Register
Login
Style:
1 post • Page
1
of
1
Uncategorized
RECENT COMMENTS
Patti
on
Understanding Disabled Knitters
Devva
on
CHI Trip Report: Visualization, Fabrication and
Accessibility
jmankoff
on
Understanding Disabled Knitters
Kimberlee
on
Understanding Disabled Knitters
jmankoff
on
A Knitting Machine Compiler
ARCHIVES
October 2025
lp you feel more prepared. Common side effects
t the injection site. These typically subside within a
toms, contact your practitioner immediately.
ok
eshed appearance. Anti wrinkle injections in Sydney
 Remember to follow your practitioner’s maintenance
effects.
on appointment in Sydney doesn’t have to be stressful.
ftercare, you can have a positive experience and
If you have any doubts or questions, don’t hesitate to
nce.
---
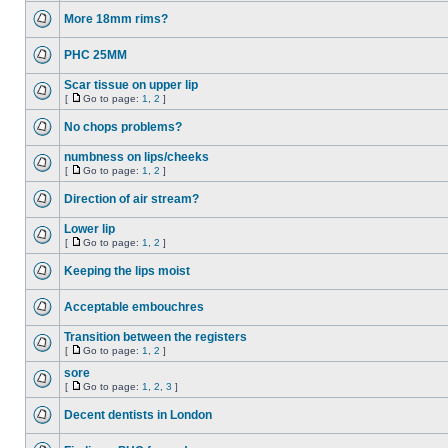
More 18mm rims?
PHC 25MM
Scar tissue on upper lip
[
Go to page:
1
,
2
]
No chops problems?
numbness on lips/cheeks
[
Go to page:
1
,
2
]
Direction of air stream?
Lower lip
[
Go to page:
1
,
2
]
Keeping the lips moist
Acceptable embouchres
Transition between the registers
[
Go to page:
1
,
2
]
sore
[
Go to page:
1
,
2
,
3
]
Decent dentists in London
* * *
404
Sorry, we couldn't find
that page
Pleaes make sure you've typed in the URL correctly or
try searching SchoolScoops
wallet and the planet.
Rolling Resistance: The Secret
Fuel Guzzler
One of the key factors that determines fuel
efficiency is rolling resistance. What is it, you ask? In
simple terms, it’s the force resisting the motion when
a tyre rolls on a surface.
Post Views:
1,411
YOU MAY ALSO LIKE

**Exercise directions**
Copy out, word for word, the part of the entries above that begins at the line with "One of the key factors that determines fuel" and ends at the line with "YOU MAY ALSO LIKE", including both.

**Solved exercise**
One of the key factors that determines fuel
efficiency is rolling resistance. What is it, you ask? In
simple terms, it’s the force resisting the motion when
a tyre rolls on a surface.
Post Views:
1,411
YOU MAY ALSO LIKE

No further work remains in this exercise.